Re: Algorithmic Revolution?

From: Tim May <tcmay.domain.name.hidden>
Date: Sun, 24 Nov 2002 09:39:50 -0800

My caveat before commenting: I'm an opinionated person, but I really
don't have any particular theory of everything to share with you. No
dreams theory, no soap bubble theory, no 18-dimensional cellular
automaton theory. I'm currently doing a lot of reading in logic, topos
theory, quantum mechanics, and math in general. I'm more interested
right now in really grasping why the Kochen-Specher says what it says,
for example. Some of you are way ahead of me. Anyway, these are some of
my caveats before plunging in.

On Sunday, November 24, 2002, at 04:26 AM, Colin Hales wrote:

> Hi Folks,
>
> I have chewed this thread with great interest.
>
> Our main gripe is the issue of emergent behaviour and the mathematical
> treatment thereof? Yes? This is the area in which Wolfram claims to
> have
> made progress. (I am still wading my way through his tome).
>
> ***Isn’t the 'algorithmic revolution' really a final acceptance that
> there
> are behaviours in numbers that are simply inaccessible to "closed form"
> mathematical formulae? - That closed-form mathematics cannot traverse
> the
> complete landscape of the solution space in all contexts?

And I believe Charles Bennett said all this more clearly and
convincingly with his "logical depth" arguments. (See, for example, his
long essay in an excellent book called "Fifty Years of the Turing
Machine.")

The argument goes like this: suppose one is walking on a beach and
finds a gold watch. The watch has many moving parts, many non-natural
things like the crystal, the case, and much internal structure. (I'm
deliberately mixing in parts of Dawkins' "Blind Watchmaker," as the
arguments are closely related.)

The watch shows evidence that a lot of "processes" have run for a very
long time. Not computer processes, but processes of manufacturing the
components, of fitting them together, of learning what doesn't work and
what does work, and of a serious industrial infrastructure.

Or consider an e. coli organism. Something like 4 GB of genetic
material, measured in bits and bytes (if I recall this correctly...it
doesn't affect the argument if I am off by some factor).

The "complexity" of the e. coli genome is, by some measures, just this
4 GB. But nearly all 4 GB strings (which is a very, very large number!)
produce dead organisms. In the space of 4 GB strings, some relatively
small "patch" of them produce functioning, reproducing organisms like
e. coli.

Both the watch and the e. coli appear to have been the result of a lot
of shuffling and processing of the "apparent" number of bits.

Charles Bennett calls this "logical depth." This is closely related to
algorithmic information theory, where the shortest description of a
string (or other object) is essentially the program or process which
produces the object. Bennett has placed more emphasis on the "depth" of
a series of iterated processes, but the idea is basically the same.
(And there may have been good syntheses of the ideas in recent years...)

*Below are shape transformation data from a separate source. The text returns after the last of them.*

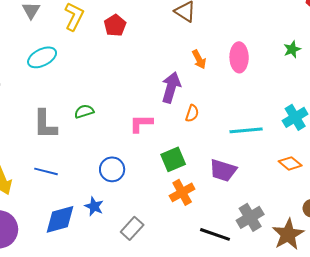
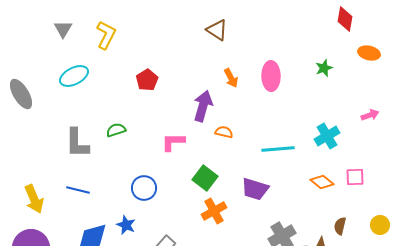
red pentagon: (115, 25) -> (147, 80), moved
orange semicircle: (192, 113) -> (224, 132), turned -96
green square: (173, 159) -> (205, 178), turned -30

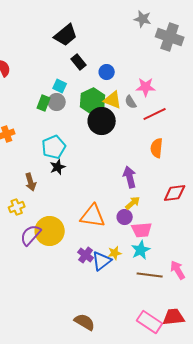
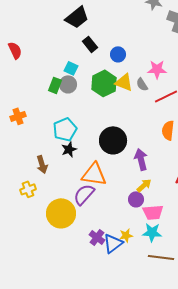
black circle: (102, 121) -> (113, 140), moved
orange triangle: (93, 216) -> (94, 174), moved
purple semicircle: (31, 235) -> (84, 194), moved
cyan star: (141, 250) -> (152, 232), turned 30

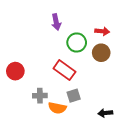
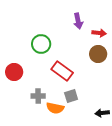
purple arrow: (56, 22) -> (78, 21), moved
green circle: (77, 42) -> (41, 44), moved

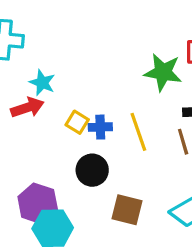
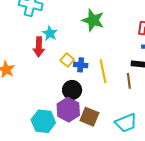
green star: (163, 72) -> (93, 20), moved
red arrow: (27, 107) -> (39, 47), turned 102
purple hexagon: (38, 203) -> (68, 110), moved

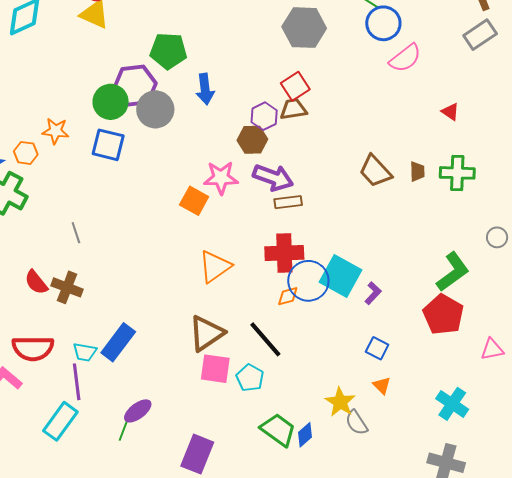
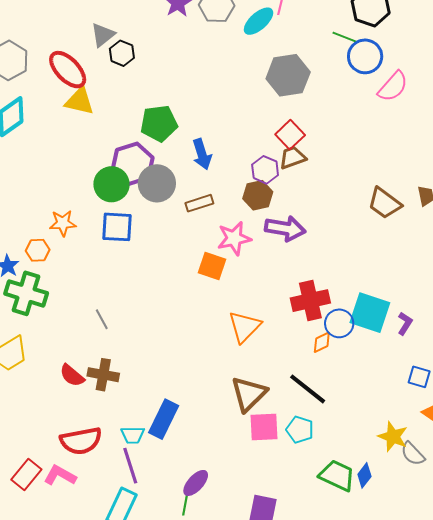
brown rectangle: (288, 202) -> (199, 203), moved
blue circle: (308, 281) -> (339, 323), size x0.7

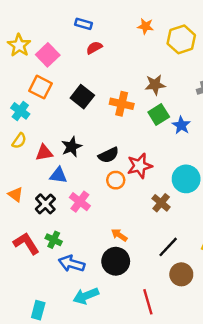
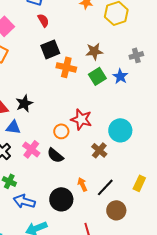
red semicircle: (94, 48) -> (43, 20), turned 88
black square: (82, 97) -> (50, 49), moved, turned 30
blue star: (181, 125) -> (120, 76), moved
black semicircle: (109, 155) -> (55, 155), moved, turned 66
red star: (140, 166) -> (81, 119), turned 30
orange arrow: (119, 235) -> (82, 184), moved, turned 32

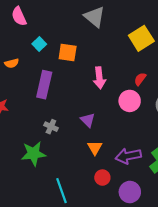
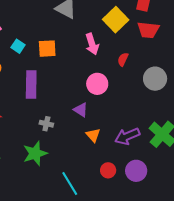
pink arrow: (99, 78) -> (92, 44), moved
pink circle: (130, 101) -> (97, 84), moved
red circle: (102, 178) -> (108, 170), moved

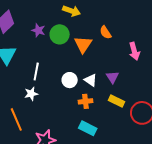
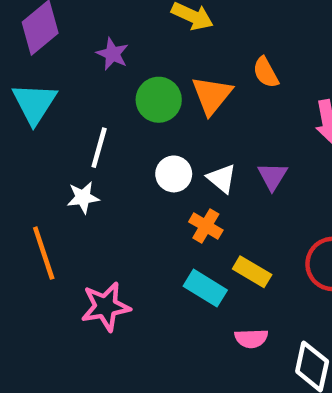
green circle: (60, 34) -> (159, 100), moved
orange cross: (85, 101) -> (206, 226), turned 32
yellow rectangle: (117, 101) -> (252, 272), moved

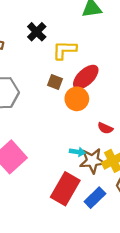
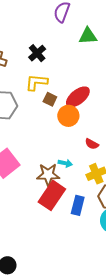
yellow L-shape: (64, 50) -> (37, 82), moved
brown star: (92, 161) -> (48, 175), moved
blue rectangle: (95, 198) -> (78, 205), turned -36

Another way to look at this, metaphorically, is in terms of compression
of a spring. The evolutionary pressures and differential reproduction
rates with e. coli, or with watches!, takes a spring and puts more
energy into it...the energy to do things later. Even a fixed-length
string, like 4 GB in e. coli, can be seen as being "compressed" in this
sense. More and more logical depth is compressed into a string of fixed
length. (Imagine a program in a competing robot, perhaps in one of
those "Battlebots" arena shows, where the program is perhaps, by
coincidence, limited to about 4 GB of Pentium 4 main memory. The
program gets shuffled and changed, via either genetic algorithms (GA)
or genetic programming (GP) or whatever. The same 4 GB program space
("string," seen abstractly) gets more and more capable.

A cellular automaton can also have high logical depth. In fact, back
when I read (some of ) Wolfram's earlier book on CAs, "Cellular
Automata and Complexity," I believe it is called, this is the viewpoint
I was reading it from.

But the fact that cellular automata exhibit this kind of logical depth
does not mean that gold watches and e. coli are proof that the universe
is a cellular automaton!

Q.E.D.

Now, pace Zuse, Fredkin, Lloyd, and all the others, it may in fact be
the case that a Theory of Everything somehow involves CA-like
computations or interactions at perhaps the Planck scale.

But nothing in Wolfram's recent book is at all convincing to me that he
has shown this in any meaningful sense. The phenomena he has been
experimenting with are at least 25-30 orders of magnitude away from the
Planck scale. Believing snowflakes, crystals, and sea shells accrete
material in CA-like ways, which I think physicists and biologists have
been convinced of for a long time, does not mean the universe is in any
meaningful sense itself a cellular automaton.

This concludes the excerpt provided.